## REQUIRED ACTION:
From the records that follow, return exactly the lines beginning at the one that contains "Madrid C.F." and ending at the one that contains "DARMOWA DOSTAWA", pictures left out.

──────── RECORDS SUPPLIED ────────

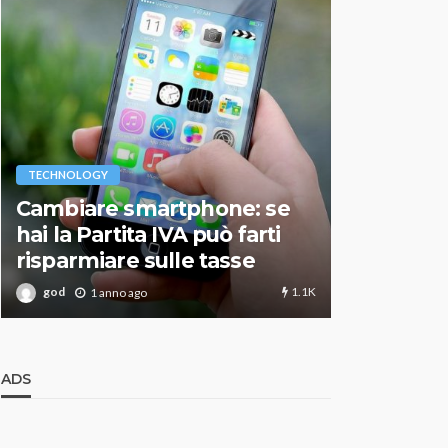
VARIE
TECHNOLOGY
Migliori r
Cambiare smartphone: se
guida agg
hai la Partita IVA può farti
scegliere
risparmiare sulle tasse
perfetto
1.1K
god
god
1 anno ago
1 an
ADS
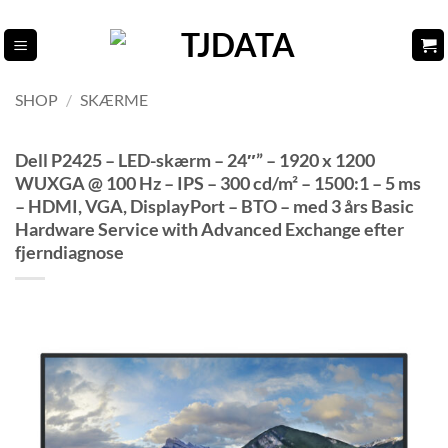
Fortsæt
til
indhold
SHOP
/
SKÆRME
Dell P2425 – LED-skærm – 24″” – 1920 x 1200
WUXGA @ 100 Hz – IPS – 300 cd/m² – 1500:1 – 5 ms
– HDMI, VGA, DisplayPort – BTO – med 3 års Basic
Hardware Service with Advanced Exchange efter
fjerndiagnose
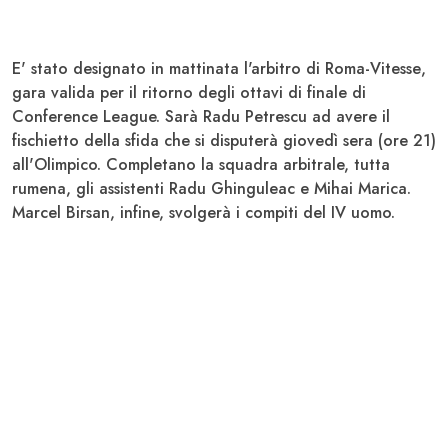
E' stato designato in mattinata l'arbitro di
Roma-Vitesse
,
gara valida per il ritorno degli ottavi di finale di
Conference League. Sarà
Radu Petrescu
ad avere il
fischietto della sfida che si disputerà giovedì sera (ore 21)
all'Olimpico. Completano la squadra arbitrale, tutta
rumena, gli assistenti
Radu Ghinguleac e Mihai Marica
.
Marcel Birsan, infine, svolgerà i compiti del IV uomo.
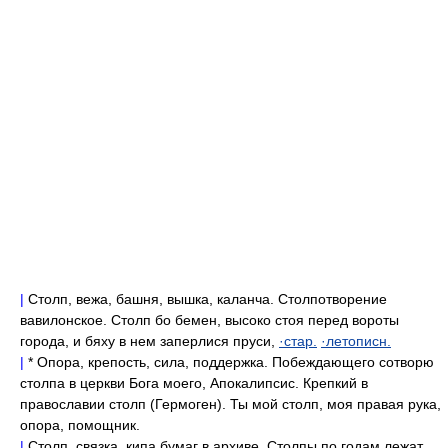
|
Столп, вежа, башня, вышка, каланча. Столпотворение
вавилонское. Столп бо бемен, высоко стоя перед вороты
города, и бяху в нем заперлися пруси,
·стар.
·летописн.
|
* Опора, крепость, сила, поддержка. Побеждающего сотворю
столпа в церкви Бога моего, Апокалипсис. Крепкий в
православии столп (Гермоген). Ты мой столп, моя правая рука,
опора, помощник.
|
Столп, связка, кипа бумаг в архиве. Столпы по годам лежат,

────────
──────── RECORDS SUPPLIED ────────

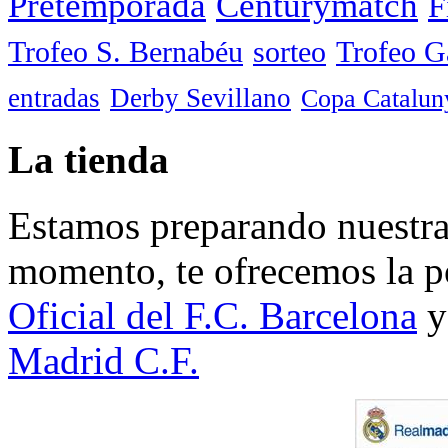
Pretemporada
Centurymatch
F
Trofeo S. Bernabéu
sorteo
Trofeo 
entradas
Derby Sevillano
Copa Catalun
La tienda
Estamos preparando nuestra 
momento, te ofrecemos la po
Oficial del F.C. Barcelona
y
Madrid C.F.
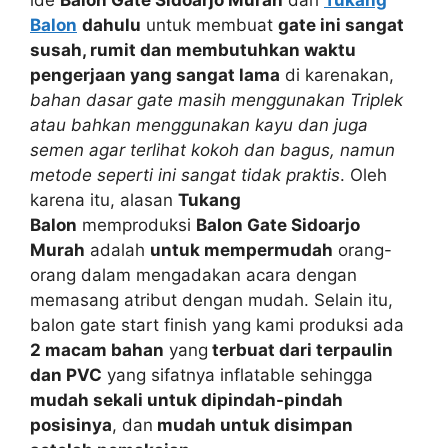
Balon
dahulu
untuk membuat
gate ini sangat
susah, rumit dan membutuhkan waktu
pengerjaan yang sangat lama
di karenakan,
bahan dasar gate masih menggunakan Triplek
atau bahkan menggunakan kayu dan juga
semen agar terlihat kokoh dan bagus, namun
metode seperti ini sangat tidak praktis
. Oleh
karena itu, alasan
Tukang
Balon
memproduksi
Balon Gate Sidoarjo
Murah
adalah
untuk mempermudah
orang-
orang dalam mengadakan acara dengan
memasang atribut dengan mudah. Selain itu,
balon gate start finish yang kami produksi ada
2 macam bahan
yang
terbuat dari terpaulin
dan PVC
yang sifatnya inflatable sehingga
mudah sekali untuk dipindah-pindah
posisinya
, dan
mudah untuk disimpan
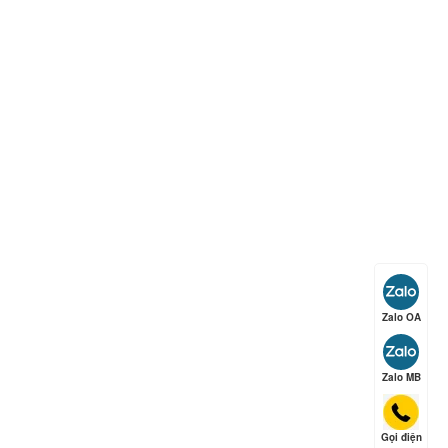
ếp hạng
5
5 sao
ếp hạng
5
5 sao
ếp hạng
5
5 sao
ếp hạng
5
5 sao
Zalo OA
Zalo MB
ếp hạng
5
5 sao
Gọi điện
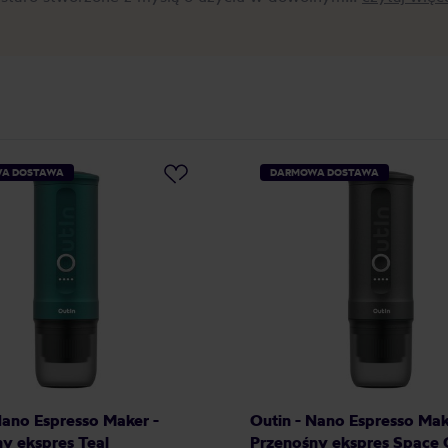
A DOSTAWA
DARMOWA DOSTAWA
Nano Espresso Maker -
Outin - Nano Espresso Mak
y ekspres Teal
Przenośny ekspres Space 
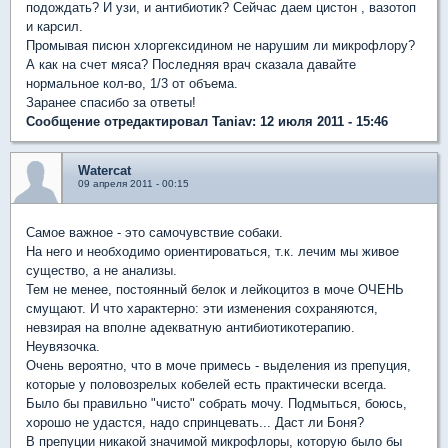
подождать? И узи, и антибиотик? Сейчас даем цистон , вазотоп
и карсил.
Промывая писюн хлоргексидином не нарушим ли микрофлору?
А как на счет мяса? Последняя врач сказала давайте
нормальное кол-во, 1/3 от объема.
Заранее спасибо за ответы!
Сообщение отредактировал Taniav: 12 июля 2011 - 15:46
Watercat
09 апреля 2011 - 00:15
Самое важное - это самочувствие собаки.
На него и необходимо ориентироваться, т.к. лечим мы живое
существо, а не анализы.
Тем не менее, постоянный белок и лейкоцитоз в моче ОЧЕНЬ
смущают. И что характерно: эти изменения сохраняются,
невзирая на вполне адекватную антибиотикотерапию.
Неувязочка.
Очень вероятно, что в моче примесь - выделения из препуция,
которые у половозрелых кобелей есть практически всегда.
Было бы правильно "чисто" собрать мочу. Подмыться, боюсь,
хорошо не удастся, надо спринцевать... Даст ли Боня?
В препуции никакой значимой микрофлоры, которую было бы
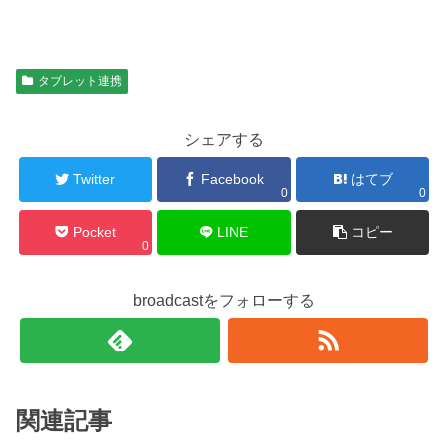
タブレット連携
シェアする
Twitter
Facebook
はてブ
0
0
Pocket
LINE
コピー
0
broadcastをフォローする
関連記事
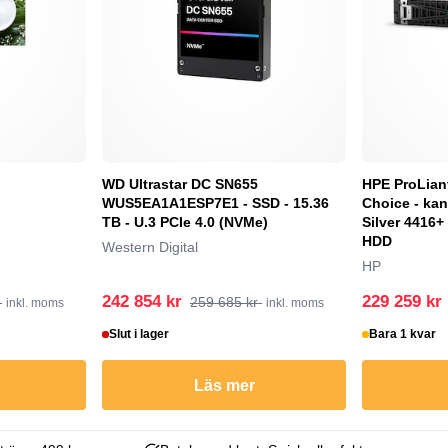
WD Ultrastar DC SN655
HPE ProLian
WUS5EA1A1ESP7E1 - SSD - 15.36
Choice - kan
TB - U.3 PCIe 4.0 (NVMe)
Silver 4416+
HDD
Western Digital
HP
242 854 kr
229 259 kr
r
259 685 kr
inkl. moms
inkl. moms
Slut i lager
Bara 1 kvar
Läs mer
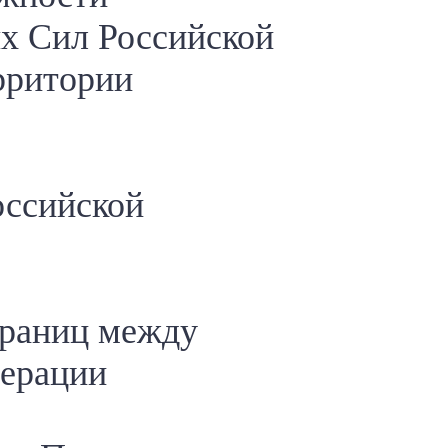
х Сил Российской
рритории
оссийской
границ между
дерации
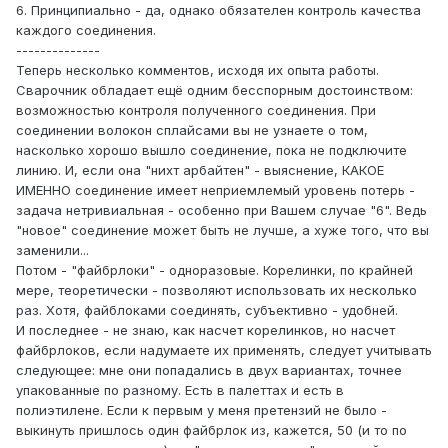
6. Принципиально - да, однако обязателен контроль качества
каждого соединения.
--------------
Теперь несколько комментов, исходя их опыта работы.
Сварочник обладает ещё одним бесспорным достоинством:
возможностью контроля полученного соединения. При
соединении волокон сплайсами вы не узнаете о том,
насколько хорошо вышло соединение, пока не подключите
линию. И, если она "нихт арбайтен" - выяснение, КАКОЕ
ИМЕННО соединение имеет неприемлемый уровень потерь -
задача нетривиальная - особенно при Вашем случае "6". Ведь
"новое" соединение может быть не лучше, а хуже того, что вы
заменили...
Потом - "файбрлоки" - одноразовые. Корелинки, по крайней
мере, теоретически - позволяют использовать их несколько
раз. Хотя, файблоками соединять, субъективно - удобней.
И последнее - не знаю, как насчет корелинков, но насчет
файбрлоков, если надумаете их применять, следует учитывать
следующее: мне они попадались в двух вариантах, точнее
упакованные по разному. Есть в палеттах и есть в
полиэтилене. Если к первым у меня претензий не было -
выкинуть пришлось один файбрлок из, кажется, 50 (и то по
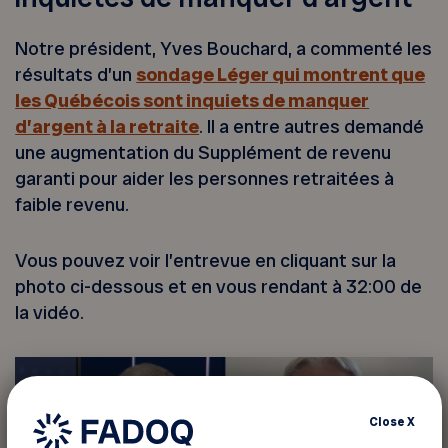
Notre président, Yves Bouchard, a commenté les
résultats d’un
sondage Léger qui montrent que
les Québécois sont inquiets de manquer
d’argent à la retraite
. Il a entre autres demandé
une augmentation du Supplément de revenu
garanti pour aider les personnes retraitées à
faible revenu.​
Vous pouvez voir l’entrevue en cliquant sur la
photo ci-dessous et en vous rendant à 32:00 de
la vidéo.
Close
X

────────

## WRITTEN SOLUTION:
Madrid C.F.
Balon
dahulu
untuk membuat
gate ini sangat
susah, rumit dan membutuhkan waktu
pengerjaan yang sangat lama
di karenakan,
bahan dasar gate masih menggunakan Triplek
atau bahkan menggunakan kayu dan juga
semen agar terlihat kokoh dan bagus, namun
metode seperti ini sangat tidak praktis
. Oleh
karena itu, alasan
Tukang
Balon
memproduksi
Balon Gate Sidoarjo
Murah
adalah
untuk mempermudah
orang-
orang dalam mengadakan acara dengan
memasang atribut dengan mudah. Selain itu,
balon gate start finish yang kami produksi ada
2 macam bahan
yang
terbuat dari terpaulin
dan PVC
yang sifatnya inflatable sehingga
mudah sekali untuk dipindah-pindah
posisinya
, dan
mudah untuk disimpan
ếp hạng
5
5 sao
ếp hạng
5
5 sao
ếp hạng
5
5 sao
ếp hạng
5
5 sao
Zalo OA
Zalo MB
ếp hạng
5
5 sao
Gọi điện
A DOSTAWA
DARMOWA DOSTAWA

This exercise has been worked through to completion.